Next, add LeanAideCore
as a dependency to your project. This can be done by adding the following line to your lakefile.toml
file:
[[require]]
name = "leanaidecore"
git = "https://github.com/siddhartha-gadgil/LeanAide.git"
rev = "main"
subDir = "LeanAideCore"
If you use a lakefile.lean
file, you can add the following line to the file:
require "leanaidecore" from git "https://github.com/siddhartha-gadgil/LeanAide.git" @ "main" / "LeanAideCore"
Now you can use the LeanAideCore
package in your project. The following is an example of how to use it:
import LeanAideTools
import Mathlib -- as the translated/generated code is likely to use it
#leanaide_connect -- also start a server as above.
#theorem "There are infinitely many primes."
Generating proofs and Autoformalization of documents is still very experimental. All are welcome to experiment (and let us know what breaks).
Our approach to proving (and formalization of proofs and documents) is to do this in multiple steps. We have various stages of a proof, with corresponding types:
-
TheoremText
: The statement of a theorem and optionally a name. We can use a string in place of this. -
TheoremCode
: This is generated by translation of statements.- The statement of a theorem.
- A name for the theorem.
- The type as a Lean Expression.
- A Lean command defining the theorem, with the proof usually
by sorry
.
-
ProofDocument
: This has a name and text "content". It is generated by an LLM based on detailed instructions including those making it suitable for formalization in Lean and relevant Lean definitions included. -
StructuredProof
: This has name and a document in a custom JSON schema designed for formalization. This is generated from aProofDocument
by an LLM given the schema. -
ProofCode
: This is Lean code for the theorems and proofs (in general withsorry
in proofs). This is generated from the structured proof using translations of statements and definitions along with Lean meta-programming to build the code from the pieces, and tactics likesimp
,aesop
,hammer
andgrind
to finish proofs.
We have syntax to generate any later stage of the above from an earlier stage. For example, suppose (in the setup as above) you type the following command:
#prove "The inverse of the identity element in a group is the identity element"

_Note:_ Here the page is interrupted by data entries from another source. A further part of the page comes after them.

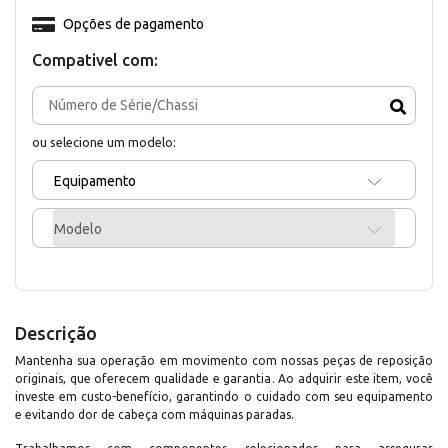
Opções de pagamento
Compativel com:
ou selecione um modelo:
Equipamento
Modelo
Descrição
Mantenha sua operação em movimento com nossas peças de reposição
originais, que oferecem qualidade e garantia. Ao adquirir este item, você
investe em custo-benefício, garantindo o cuidado com seu equipamento
e evitando dor de cabeça com máquinas paradas.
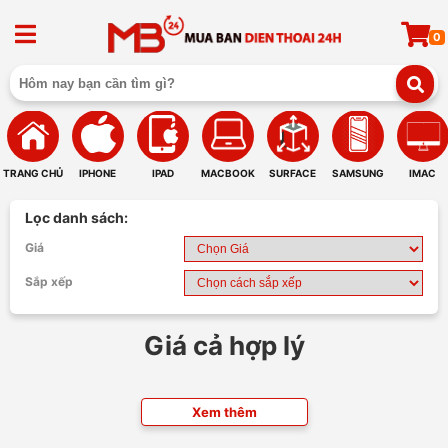
0
TRANG CHỦ
IPHONE
IPAD
MACBOOK
SURFACE
SAMSUNG
IMAC
Lọc danh sách:
Giá
Sắp xếp
Giá cả hợp lý
Xem thêm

You will be offered code actions (including hyperlinks) to commands of the following format:
#prove "The inverse of the identity element in a group is the identity element" >> <target-type>
If one chooses (or directly enters) StructuredProof
as the target type, then an element is generated of this type. For convenience some additional syntax has been introduced to represent terms of some of these types.
To experiment from some other language (or even the command line), one can directly POST Json to the server and handle the JSON output. Indeed the server is a thin wrapper around the lean executable leanaide_process.lean
, so one can start this with lake exe leanaide_process.lean
and use stdio/stdin.
The JSON for each task has a "task" field with the name of the task and should have the other fields required by the task. One can also chain tasks by having a "tasks" field which is a list of tasks instead of the "task" field. In this case the output of each task is merged with its input and becomes the input of the next task.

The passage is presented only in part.